Raw data: Begin

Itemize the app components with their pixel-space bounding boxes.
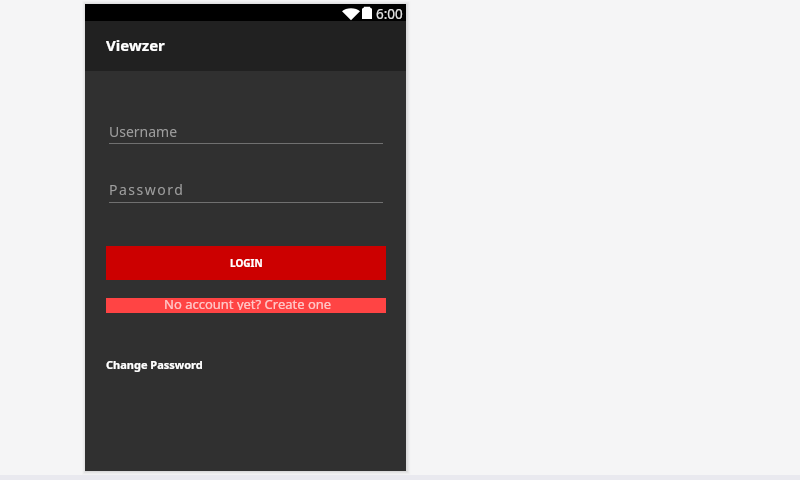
other: Wi-Fi signal [342, 7, 360, 21]
staticText: Password [109, 180, 185, 199]
staticText: Viewzer [106, 35, 165, 55]
button[interactable]: LOGIN [106, 246, 386, 280]
button[interactable]: Password [109, 176, 383, 203]
staticText: Username [109, 122, 178, 141]
staticText: LOGIN [230, 256, 263, 270]
button[interactable]: Change Password [106, 357, 203, 372]
other: Battery [362, 6, 372, 23]
staticText: 6:00 [376, 5, 403, 22]
button[interactable]: Username [109, 118, 383, 144]
button[interactable]: No account yet? Create one [106, 298, 386, 313]
staticText: No account yet? Create one [164, 295, 332, 310]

Raw data: End

Work task:
Write the records out once more, exactly as they appear, with no pictures.

Result:
Itemize the app components with their pixel-space bounding boxes.
other: Wi-Fi signal [342, 7, 360, 21]
staticText: Password [109, 180, 185, 199]
staticText: Viewzer [106, 35, 165, 55]
button[interactable]: LOGIN [106, 246, 386, 280]
button[interactable]: Password [109, 176, 383, 203]
staticText: Username [109, 122, 178, 141]
staticText: LOGIN [230, 256, 263, 270]
button[interactable]: Change Password [106, 357, 203, 372]
other: Battery [362, 6, 372, 23]
staticText: 6:00 [376, 5, 403, 22]
button[interactable]: Username [109, 118, 383, 144]
button[interactable]: No account yet? Create one [106, 298, 386, 313]
staticText: No account yet? Create one [164, 295, 332, 310]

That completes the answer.